DFLers promised a lot. They pledged a balanced budget with no gimmicks, a bonding bill, and a host of other pieces of legislation addressing economic development, bullying, guns, minimum wage, and unionization for day-care workers. The governor also pledged to solve the funding formula for the Vikings stadium, raise income taxes on the wealthy, invest more in schools, give some property tax relief to homeowners, and transform the sales tax system to include clothing and more services. All this the Governor and the DFL pledged to do in a bipartisan fashion. Such a pledge was made out of fear of overreach if they were to purse issues such as legalization of same-sex marriage.
No matter what post-mortem is written up, this will forever be the session as the one known for legalizing same-sex marriage. It did so largely along partisan lines and it did so in part because of intense lobbying from supporters of same-sex marriage who unleashed a drove of lobbyists at the Capitol. It also passed because of the perfect storm of shifts in national public opinion and state views that even if not supportive of same-sex marriage they were not opposed. Passage of it should relieve Republicans of advocating a losing issue for them, but its legalization may also give DFLers little bonus point in the 2014 House elections.
Democrats largely delivered on Dayton’s tax pledge for the wealthy will pay more, but largely abandoned the reform of the sales tax system, opting instead for the safer option to go after smokers with $1.60 more per pack. This tax will be used for general revenue and to help finance the Vikings stadium. In do the latter, the governor and the legislature are essentially using tax dollars to finance the stadium, and there is no clear indication that these revenues will be enough to offset the miserable pull-tab revenues. The State is addicted to addiction, counting on smokers to continue to smoke and not using the new revenue to offset smoking-related expenses.

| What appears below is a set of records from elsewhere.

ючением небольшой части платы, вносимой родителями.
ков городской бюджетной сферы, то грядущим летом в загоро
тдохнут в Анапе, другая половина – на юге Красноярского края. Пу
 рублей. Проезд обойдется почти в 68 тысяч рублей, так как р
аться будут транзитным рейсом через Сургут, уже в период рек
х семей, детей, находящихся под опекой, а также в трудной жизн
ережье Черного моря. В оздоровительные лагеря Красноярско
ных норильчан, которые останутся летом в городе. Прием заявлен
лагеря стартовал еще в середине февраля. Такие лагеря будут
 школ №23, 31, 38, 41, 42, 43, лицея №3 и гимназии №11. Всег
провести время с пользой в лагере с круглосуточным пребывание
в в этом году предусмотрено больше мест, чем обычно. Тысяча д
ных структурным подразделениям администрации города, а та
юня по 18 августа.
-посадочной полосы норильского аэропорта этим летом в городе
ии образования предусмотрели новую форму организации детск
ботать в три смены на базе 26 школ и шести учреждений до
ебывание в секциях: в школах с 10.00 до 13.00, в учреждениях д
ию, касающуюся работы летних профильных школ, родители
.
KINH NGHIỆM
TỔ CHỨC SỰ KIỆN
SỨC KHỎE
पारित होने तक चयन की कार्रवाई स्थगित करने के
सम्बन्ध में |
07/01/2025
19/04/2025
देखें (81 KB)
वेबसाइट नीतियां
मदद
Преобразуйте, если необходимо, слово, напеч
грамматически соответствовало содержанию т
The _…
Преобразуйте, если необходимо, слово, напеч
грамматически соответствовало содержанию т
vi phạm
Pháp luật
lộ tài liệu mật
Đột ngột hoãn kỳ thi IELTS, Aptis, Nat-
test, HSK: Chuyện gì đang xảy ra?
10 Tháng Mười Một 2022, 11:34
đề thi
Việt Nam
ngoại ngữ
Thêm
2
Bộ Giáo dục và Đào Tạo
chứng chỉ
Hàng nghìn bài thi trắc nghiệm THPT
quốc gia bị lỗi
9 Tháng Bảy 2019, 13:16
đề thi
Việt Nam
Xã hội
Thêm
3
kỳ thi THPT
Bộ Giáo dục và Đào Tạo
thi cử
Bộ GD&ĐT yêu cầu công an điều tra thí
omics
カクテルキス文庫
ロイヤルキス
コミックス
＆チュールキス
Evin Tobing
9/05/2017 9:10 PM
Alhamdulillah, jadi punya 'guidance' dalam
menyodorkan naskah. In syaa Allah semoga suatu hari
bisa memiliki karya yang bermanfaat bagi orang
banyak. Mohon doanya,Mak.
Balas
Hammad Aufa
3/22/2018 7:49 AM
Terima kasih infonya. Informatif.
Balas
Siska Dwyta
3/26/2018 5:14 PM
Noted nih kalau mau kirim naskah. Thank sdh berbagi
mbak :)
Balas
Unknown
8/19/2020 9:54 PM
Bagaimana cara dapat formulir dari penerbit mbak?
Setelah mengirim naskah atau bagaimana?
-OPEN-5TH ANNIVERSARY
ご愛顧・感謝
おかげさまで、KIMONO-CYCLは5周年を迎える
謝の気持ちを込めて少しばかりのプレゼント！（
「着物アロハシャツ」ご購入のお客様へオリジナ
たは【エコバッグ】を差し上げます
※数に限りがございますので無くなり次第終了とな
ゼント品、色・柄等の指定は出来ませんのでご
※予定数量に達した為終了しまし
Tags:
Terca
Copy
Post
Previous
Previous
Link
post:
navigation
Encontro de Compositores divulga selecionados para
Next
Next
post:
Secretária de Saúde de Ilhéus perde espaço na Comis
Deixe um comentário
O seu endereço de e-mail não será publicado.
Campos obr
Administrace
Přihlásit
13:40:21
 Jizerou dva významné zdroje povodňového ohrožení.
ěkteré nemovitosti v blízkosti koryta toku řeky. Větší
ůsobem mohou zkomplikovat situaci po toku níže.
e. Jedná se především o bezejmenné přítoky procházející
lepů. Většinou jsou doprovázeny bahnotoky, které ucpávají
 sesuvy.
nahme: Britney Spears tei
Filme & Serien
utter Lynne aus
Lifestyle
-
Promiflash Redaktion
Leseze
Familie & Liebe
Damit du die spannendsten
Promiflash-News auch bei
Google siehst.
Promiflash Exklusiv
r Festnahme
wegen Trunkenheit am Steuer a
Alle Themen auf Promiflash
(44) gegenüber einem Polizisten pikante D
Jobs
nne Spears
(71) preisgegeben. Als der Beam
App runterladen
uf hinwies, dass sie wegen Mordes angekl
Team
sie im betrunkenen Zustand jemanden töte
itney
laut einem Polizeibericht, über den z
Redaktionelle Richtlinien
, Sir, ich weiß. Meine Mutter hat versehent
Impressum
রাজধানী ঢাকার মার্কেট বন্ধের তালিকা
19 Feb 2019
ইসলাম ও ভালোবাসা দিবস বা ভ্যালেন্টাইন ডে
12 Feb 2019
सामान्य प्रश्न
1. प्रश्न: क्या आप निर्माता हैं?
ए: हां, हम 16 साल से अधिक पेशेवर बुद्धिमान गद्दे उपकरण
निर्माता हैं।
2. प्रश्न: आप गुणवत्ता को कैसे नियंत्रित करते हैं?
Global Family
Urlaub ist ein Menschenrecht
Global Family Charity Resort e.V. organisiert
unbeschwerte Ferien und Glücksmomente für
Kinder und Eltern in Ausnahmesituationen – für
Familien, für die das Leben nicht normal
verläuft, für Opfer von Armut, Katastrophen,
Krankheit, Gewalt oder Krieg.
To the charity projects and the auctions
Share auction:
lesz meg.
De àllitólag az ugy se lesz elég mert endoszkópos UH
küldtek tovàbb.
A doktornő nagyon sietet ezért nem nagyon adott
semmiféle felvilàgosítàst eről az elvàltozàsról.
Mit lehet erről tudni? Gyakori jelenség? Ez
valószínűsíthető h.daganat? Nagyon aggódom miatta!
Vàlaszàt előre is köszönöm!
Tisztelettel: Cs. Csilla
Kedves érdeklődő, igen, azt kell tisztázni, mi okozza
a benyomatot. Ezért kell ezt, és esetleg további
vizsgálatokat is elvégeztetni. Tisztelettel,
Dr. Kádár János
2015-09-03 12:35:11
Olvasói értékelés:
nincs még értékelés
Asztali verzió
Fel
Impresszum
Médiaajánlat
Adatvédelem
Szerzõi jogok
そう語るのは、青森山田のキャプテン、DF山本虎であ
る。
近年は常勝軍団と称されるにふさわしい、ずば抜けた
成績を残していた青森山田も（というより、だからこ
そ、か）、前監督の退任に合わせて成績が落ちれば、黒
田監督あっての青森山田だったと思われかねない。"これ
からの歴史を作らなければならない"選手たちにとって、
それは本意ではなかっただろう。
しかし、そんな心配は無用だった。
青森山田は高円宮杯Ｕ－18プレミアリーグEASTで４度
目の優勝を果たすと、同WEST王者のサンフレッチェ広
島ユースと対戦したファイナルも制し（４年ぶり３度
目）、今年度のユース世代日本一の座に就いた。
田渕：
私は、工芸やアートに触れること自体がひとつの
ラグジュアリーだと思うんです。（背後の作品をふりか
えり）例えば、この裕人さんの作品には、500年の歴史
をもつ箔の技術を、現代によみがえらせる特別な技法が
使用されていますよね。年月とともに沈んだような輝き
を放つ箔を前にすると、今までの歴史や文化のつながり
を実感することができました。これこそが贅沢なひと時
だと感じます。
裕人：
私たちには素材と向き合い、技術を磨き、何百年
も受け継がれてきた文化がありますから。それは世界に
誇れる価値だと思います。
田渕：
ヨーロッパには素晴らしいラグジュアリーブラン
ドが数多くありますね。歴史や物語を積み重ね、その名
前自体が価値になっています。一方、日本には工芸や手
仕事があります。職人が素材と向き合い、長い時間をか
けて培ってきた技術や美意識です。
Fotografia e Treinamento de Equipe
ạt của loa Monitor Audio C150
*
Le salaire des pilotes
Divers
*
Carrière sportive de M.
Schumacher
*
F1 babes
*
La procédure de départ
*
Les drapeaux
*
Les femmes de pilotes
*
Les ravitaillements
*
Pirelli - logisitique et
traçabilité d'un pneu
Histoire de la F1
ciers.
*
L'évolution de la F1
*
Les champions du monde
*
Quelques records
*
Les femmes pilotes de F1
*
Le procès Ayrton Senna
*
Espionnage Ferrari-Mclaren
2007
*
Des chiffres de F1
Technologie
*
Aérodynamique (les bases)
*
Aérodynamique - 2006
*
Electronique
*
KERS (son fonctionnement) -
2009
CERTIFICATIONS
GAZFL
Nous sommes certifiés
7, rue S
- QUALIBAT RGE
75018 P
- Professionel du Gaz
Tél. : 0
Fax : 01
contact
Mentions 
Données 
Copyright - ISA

The budget was done on time barely, and DFLers displayed terrible time-managed skills and the ability to reach consensus among themselves, revealing what came close to single-party gridlock. But whether the budget was done gimmick-free and balanced is a matter of debate. Originally pledging to pay back the K-12 shift, that was abandoned by the DFL. Additionally, the nearly $800 million borrowed off the tobacco bonds last session should have been paid back, and that too is not reflected in the balanced budget. The State failed to make any real changes in any tax law to make it more stable–such as a change in property taxes to help in-state businesses, or adjust sales taxes.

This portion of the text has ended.